[Provided information]

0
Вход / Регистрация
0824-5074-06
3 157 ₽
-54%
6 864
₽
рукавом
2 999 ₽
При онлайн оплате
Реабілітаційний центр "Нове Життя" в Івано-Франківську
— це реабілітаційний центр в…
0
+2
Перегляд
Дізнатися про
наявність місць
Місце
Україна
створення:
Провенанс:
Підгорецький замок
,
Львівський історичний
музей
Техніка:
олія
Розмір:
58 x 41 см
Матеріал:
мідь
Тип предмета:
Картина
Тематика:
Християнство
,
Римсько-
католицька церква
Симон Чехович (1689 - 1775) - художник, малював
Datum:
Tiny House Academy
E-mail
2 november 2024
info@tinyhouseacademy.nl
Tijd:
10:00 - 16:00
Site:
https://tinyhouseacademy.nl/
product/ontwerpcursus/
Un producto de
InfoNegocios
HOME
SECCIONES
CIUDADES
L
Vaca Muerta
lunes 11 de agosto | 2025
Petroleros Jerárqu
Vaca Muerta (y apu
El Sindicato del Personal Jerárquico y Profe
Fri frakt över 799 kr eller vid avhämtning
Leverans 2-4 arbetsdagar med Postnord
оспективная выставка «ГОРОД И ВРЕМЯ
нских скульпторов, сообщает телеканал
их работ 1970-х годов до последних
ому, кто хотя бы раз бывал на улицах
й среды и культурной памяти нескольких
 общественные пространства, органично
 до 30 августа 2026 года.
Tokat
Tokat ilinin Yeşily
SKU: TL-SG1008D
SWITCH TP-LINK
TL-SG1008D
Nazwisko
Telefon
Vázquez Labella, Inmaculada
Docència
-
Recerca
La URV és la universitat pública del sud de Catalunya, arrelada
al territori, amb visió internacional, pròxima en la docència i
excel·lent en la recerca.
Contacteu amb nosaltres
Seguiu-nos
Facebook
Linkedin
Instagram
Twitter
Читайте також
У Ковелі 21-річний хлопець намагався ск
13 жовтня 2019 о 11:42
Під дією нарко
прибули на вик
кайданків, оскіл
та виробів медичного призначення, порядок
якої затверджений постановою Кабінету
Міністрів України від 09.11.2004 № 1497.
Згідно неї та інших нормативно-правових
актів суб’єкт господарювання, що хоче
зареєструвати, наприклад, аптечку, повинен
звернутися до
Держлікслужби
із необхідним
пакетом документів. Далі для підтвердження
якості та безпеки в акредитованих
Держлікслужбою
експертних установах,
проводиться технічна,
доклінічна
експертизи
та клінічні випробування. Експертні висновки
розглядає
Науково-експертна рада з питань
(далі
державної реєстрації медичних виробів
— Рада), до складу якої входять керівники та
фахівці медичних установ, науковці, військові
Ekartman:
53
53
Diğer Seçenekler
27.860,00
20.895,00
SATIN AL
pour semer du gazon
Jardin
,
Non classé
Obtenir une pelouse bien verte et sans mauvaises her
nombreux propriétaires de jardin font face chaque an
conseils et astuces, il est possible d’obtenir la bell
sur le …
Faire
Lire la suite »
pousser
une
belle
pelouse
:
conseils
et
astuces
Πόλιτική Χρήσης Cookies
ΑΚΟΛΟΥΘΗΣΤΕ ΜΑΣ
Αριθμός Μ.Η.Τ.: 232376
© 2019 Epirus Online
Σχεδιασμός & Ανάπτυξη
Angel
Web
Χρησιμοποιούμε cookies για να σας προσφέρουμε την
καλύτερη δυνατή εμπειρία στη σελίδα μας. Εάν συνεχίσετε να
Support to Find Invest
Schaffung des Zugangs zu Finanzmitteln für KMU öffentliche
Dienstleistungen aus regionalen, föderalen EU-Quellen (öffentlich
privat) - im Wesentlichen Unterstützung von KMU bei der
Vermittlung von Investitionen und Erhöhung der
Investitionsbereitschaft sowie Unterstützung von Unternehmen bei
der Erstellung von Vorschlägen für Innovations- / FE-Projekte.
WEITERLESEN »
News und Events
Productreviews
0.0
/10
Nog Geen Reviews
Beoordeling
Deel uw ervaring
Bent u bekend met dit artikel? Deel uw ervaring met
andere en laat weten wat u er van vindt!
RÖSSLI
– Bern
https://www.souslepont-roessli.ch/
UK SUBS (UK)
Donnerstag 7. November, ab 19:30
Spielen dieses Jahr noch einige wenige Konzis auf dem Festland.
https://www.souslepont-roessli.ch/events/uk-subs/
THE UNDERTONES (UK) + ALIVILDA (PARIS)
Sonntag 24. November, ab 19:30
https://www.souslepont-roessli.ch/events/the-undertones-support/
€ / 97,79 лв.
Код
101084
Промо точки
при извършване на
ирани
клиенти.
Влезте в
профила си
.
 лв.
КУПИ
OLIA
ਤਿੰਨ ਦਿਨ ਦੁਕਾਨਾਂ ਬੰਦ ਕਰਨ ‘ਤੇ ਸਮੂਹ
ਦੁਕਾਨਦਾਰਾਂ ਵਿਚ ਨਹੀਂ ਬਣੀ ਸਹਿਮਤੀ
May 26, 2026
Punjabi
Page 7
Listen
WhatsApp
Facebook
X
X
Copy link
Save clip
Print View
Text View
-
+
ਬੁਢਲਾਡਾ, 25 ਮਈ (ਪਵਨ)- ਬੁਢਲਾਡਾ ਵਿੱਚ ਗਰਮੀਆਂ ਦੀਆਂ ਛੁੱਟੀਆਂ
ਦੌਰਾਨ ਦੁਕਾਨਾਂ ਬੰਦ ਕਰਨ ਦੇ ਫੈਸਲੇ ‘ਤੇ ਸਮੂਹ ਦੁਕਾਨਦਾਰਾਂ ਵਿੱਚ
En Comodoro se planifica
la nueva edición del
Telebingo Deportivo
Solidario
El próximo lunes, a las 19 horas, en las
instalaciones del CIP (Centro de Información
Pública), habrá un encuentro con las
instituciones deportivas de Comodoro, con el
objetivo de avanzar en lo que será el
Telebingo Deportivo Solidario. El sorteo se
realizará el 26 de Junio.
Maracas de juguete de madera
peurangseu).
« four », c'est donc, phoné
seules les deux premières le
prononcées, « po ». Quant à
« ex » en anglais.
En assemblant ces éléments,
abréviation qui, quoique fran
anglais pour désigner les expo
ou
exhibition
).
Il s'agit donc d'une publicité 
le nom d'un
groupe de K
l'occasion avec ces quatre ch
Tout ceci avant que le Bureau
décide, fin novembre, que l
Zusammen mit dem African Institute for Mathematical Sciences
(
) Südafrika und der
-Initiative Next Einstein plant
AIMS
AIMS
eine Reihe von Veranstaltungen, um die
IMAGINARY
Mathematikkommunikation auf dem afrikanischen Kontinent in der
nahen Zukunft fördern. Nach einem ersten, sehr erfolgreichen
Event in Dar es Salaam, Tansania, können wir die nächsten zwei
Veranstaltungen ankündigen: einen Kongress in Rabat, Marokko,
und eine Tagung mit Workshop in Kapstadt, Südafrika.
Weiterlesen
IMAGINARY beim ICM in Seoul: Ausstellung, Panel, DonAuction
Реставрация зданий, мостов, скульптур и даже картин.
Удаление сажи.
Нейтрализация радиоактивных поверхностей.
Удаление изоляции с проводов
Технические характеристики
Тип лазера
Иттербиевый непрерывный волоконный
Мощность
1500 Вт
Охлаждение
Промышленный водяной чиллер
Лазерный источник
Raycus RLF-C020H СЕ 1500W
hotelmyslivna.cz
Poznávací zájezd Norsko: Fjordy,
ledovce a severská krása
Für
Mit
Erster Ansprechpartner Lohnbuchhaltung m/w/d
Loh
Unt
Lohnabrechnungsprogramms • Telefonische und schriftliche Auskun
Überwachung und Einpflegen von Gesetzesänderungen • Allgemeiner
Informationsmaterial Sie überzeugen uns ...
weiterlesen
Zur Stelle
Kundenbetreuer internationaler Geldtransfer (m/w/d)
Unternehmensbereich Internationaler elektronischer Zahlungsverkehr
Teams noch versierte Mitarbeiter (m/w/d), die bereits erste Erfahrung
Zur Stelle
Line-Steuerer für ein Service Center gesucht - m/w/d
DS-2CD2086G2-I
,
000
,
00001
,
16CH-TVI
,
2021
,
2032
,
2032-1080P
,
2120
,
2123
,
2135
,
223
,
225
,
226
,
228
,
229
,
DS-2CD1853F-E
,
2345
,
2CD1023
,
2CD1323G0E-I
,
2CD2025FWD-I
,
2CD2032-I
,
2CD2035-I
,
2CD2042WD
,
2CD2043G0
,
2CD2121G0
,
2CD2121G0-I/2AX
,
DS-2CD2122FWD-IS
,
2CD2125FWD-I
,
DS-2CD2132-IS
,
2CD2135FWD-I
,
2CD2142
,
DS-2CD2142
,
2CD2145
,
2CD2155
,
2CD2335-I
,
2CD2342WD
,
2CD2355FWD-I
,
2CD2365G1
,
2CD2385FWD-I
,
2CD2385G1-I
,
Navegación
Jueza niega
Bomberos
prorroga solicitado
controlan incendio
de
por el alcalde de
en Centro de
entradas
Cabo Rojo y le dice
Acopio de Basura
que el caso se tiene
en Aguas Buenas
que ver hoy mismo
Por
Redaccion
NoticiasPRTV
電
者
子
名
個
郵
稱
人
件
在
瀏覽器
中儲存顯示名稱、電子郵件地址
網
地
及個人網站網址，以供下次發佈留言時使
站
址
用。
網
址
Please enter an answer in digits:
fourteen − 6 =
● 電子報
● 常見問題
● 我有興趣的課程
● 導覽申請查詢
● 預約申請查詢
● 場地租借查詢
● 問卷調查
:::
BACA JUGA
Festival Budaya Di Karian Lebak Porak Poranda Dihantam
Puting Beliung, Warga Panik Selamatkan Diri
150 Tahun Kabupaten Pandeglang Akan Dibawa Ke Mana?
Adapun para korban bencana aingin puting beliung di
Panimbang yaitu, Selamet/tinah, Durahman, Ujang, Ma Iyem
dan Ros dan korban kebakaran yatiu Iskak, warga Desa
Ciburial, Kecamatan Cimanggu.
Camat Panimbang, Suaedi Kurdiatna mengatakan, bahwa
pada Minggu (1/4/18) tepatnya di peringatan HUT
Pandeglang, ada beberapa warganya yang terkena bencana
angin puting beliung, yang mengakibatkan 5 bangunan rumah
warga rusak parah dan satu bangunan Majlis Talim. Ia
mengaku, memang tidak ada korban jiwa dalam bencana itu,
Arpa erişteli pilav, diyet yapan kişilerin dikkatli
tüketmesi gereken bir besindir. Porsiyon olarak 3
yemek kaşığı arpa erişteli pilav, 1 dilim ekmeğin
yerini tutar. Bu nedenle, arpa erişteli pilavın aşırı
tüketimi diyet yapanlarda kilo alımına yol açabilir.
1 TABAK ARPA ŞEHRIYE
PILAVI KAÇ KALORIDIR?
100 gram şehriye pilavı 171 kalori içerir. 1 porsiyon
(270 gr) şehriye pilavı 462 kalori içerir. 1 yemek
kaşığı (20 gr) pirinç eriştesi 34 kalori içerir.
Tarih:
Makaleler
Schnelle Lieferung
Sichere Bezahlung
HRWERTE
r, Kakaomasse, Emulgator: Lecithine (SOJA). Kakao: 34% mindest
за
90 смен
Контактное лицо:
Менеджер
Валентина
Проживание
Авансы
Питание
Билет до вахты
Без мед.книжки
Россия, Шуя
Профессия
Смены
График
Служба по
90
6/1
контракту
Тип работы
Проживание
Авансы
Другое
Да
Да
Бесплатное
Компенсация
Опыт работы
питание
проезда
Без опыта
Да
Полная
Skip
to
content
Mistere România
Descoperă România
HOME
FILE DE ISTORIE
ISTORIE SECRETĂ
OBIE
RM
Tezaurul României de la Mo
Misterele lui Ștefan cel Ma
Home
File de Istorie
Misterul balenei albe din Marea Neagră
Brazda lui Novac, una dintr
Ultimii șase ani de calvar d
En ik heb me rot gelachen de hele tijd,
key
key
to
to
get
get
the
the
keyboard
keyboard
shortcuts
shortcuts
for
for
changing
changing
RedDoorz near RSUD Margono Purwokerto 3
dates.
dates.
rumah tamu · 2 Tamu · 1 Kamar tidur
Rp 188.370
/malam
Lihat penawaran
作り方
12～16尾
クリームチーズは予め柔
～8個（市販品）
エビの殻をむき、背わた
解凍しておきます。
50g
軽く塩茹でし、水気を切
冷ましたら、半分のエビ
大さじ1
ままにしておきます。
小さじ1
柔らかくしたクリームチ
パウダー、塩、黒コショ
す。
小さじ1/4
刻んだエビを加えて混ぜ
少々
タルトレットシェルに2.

[/Provided information]

Exercise description » Search the listing above for the lines with "décide, fin novembre, que l" and "Лазерный источник", then output those lines and all lines between them exactly.

Written response »
décide, fin novembre, que l
Zusammen mit dem African Institute for Mathematical Sciences
(
) Südafrika und der
-Initiative Next Einstein plant
AIMS
AIMS
eine Reihe von Veranstaltungen, um die
IMAGINARY
Mathematikkommunikation auf dem afrikanischen Kontinent in der
nahen Zukunft fördern. Nach einem ersten, sehr erfolgreichen
Event in Dar es Salaam, Tansania, können wir die nächsten zwei
Veranstaltungen ankündigen: einen Kongress in Rabat, Marokko,
und eine Tagung mit Workshop in Kapstadt, Südafrika.
Weiterlesen
IMAGINARY beim ICM in Seoul: Ausstellung, Panel, DonAuction
Реставрация зданий, мостов, скульптур и даже картин.
Удаление сажи.
Нейтрализация радиоактивных поверхностей.
Удаление изоляции с проводов
Технические характеристики
Тип лазера
Иттербиевый непрерывный волоконный
Мощность
1500 Вт
Охлаждение
Промышленный водяной чиллер
Лазерный источник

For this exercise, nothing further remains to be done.